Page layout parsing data
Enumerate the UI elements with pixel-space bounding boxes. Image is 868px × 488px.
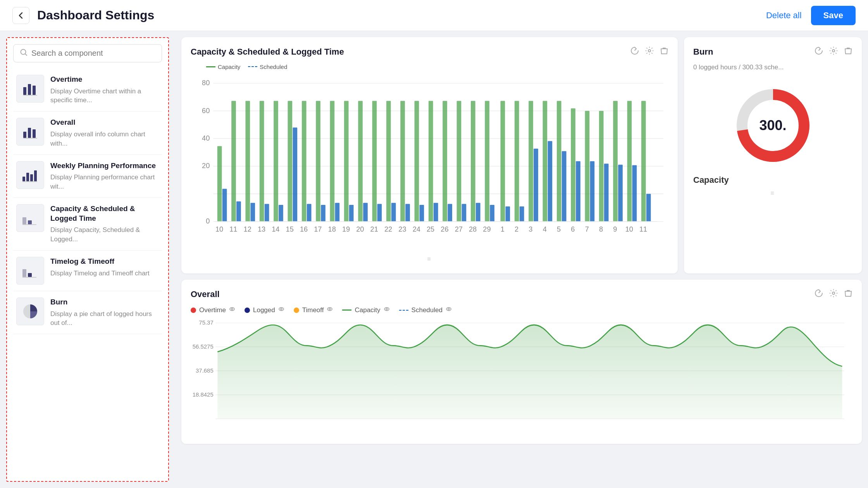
svg-text:18: 18 — [328, 225, 336, 233]
svg-point-130 — [832, 292, 835, 294]
capacity-card-header: Capacity & Scheduled & Logged Time — [191, 46, 668, 57]
burn-refresh-button[interactable] — [815, 46, 823, 57]
timelog-name: Timelog & Timeoff — [50, 257, 159, 266]
svg-rect-1 — [23, 87, 26, 95]
svg-rect-57 — [386, 101, 391, 221]
svg-rect-5 — [23, 132, 26, 138]
svg-text:17: 17 — [314, 225, 322, 233]
legend-logged-eye[interactable] — [278, 306, 284, 314]
burn-name: Burn — [50, 297, 159, 307]
sidebar-item-timelog[interactable]: Timelog & Timeoff Display Timelog and Ti… — [13, 251, 162, 291]
svg-rect-52 — [349, 205, 354, 222]
overall-card-title: Overall — [191, 289, 815, 299]
svg-text:11: 11 — [639, 225, 647, 233]
legend-scheduled-eye[interactable] — [446, 306, 452, 314]
svg-rect-65 — [443, 101, 447, 221]
burn-settings-button[interactable] — [829, 46, 838, 57]
svg-text:75.37: 75.37 — [199, 319, 213, 326]
svg-text:1: 1 — [501, 225, 505, 233]
overall-thumb — [16, 118, 44, 146]
legend-logged-label: Logged — [253, 306, 275, 314]
legend-overtime-dot — [191, 308, 196, 313]
svg-rect-49 — [330, 101, 335, 221]
save-button[interactable]: Save — [811, 6, 856, 25]
capacity-card-title: Capacity & Scheduled & Logged Time — [191, 47, 630, 57]
capacity-card-actions — [630, 46, 668, 57]
capacity-name: Capacity & Scheduled & Logged Time — [50, 204, 159, 223]
svg-rect-2 — [28, 84, 31, 95]
legend-scheduled-label: Scheduled — [412, 306, 443, 314]
svg-rect-53 — [358, 101, 363, 221]
svg-text:21: 21 — [370, 225, 378, 233]
sidebar-item-overall[interactable]: Overall Display overall info column char… — [13, 112, 162, 155]
svg-rect-60 — [405, 204, 410, 221]
svg-rect-17 — [22, 269, 26, 277]
dashboard-row-2: Overall — [181, 280, 862, 444]
svg-rect-34 — [222, 189, 227, 222]
capacity-settings-button[interactable] — [645, 46, 654, 57]
svg-text:2: 2 — [515, 225, 518, 233]
svg-rect-85 — [585, 111, 590, 222]
svg-text:20: 20 — [356, 225, 364, 233]
legend-capacity-eye[interactable] — [384, 306, 390, 314]
overtime-name: Overtime — [50, 75, 159, 84]
burn-resize-handle[interactable]: ≡ — [693, 188, 852, 198]
svg-text:14: 14 — [272, 225, 279, 233]
svg-point-133 — [279, 308, 284, 311]
svg-rect-9 — [22, 177, 25, 181]
capacity-chart-card: Capacity & Scheduled & Logged Time — [181, 37, 678, 273]
back-button[interactable] — [12, 7, 29, 24]
svg-text:13: 13 — [258, 225, 265, 233]
delete-all-button[interactable]: Delete all — [766, 10, 802, 21]
svg-rect-61 — [415, 101, 419, 221]
sidebar-item-overtime[interactable]: Overtime Display Overtime chart within a… — [13, 69, 162, 112]
svg-rect-37 — [245, 101, 250, 221]
svg-rect-16 — [22, 224, 36, 225]
svg-point-127 — [832, 50, 835, 52]
burn-delete-button[interactable] — [844, 46, 852, 57]
legend-timeoff-eye[interactable] — [327, 306, 333, 314]
svg-rect-38 — [250, 203, 255, 222]
svg-rect-86 — [590, 161, 595, 222]
svg-rect-36 — [236, 201, 241, 222]
legend-timeoff-dot — [294, 308, 299, 313]
svg-rect-68 — [462, 204, 467, 221]
overall-settings-button[interactable] — [829, 289, 838, 300]
legend-overtime-eye[interactable] — [229, 306, 235, 314]
svg-rect-12 — [34, 170, 37, 181]
dashboard-row-1: Capacity & Scheduled & Logged Time — [181, 37, 862, 273]
burn-info: Burn Display a pie chart of logged hours… — [50, 297, 159, 328]
svg-rect-7 — [33, 129, 36, 138]
capacity-section-label: Capacity — [693, 175, 852, 185]
svg-rect-94 — [646, 194, 651, 221]
burn-desc: Display a pie chart of logged hours out … — [50, 309, 159, 328]
search-input[interactable] — [31, 49, 155, 58]
overall-refresh-button[interactable] — [815, 289, 823, 300]
svg-rect-44 — [293, 127, 297, 222]
svg-rect-67 — [457, 101, 462, 221]
capacity-delete-button[interactable] — [660, 46, 668, 57]
svg-rect-64 — [434, 203, 438, 222]
svg-text:4: 4 — [543, 225, 547, 233]
svg-rect-82 — [562, 151, 567, 222]
search-box[interactable] — [13, 44, 162, 62]
svg-rect-51 — [344, 101, 349, 221]
overall-legend: Overtime Logged Timeoff — [191, 306, 852, 314]
sidebar-item-capacity[interactable]: Capacity & Scheduled & Logged Time Displ… — [13, 198, 162, 251]
overall-delete-button[interactable] — [844, 289, 852, 300]
legend-logged: Logged — [245, 306, 284, 314]
capacity-resize-handle[interactable]: ≡ — [191, 254, 668, 264]
capacity-refresh-button[interactable] — [630, 46, 639, 57]
sidebar-item-weekly[interactable]: Weekly Planning Performance Display Plan… — [13, 155, 162, 198]
svg-rect-18 — [28, 273, 32, 277]
capacity-thumb — [16, 204, 44, 232]
svg-rect-4 — [23, 95, 37, 96]
svg-rect-11 — [30, 174, 33, 181]
weekly-thumb — [16, 161, 44, 189]
svg-rect-46 — [307, 204, 312, 221]
svg-rect-69 — [471, 101, 475, 221]
svg-rect-73 — [501, 101, 505, 221]
burn-chart-card: Burn 0 logged hours / 300.33 sche... — [684, 37, 862, 273]
sidebar-item-burn[interactable]: Burn Display a pie chart of logged hours… — [13, 291, 162, 334]
svg-text:27: 27 — [455, 225, 463, 233]
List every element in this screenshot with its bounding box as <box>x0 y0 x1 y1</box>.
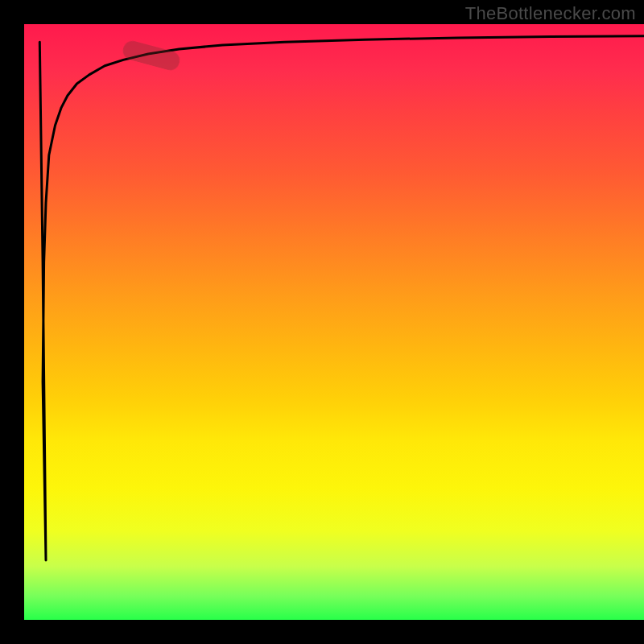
bottleneck-curve <box>24 24 644 620</box>
watermark-text: TheBottlenecker.com <box>465 3 636 24</box>
curve-path <box>39 36 644 560</box>
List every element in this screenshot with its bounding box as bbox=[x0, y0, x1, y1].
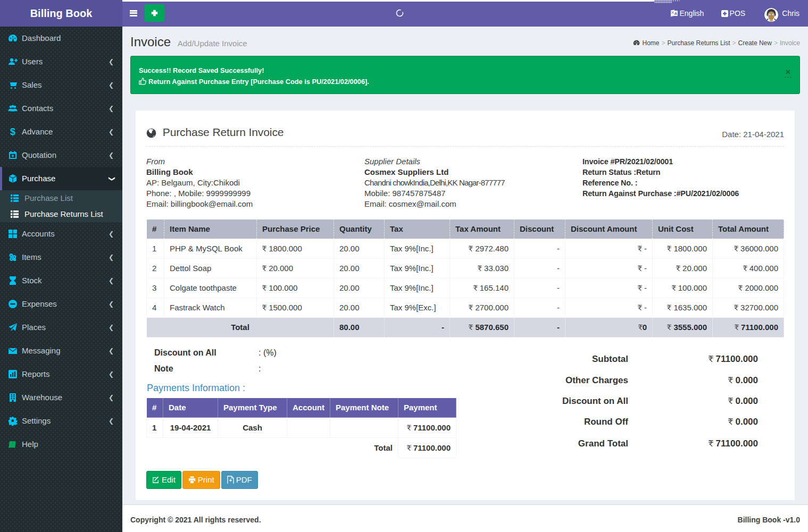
svg-text:A: A bbox=[674, 11, 678, 16]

| PROBLEM TO SOLVE |
Your task is to set down exactly the lines that run from the line holding "y0, x1, y1]." through the close of the entries, including both ends. Pictures stay out.

| ANSWER SECTION |
List every element in this screenshot with its bounding box as bbox=[x0, y0, x1, y1].
svg-text:A: A bbox=[674, 11, 678, 16]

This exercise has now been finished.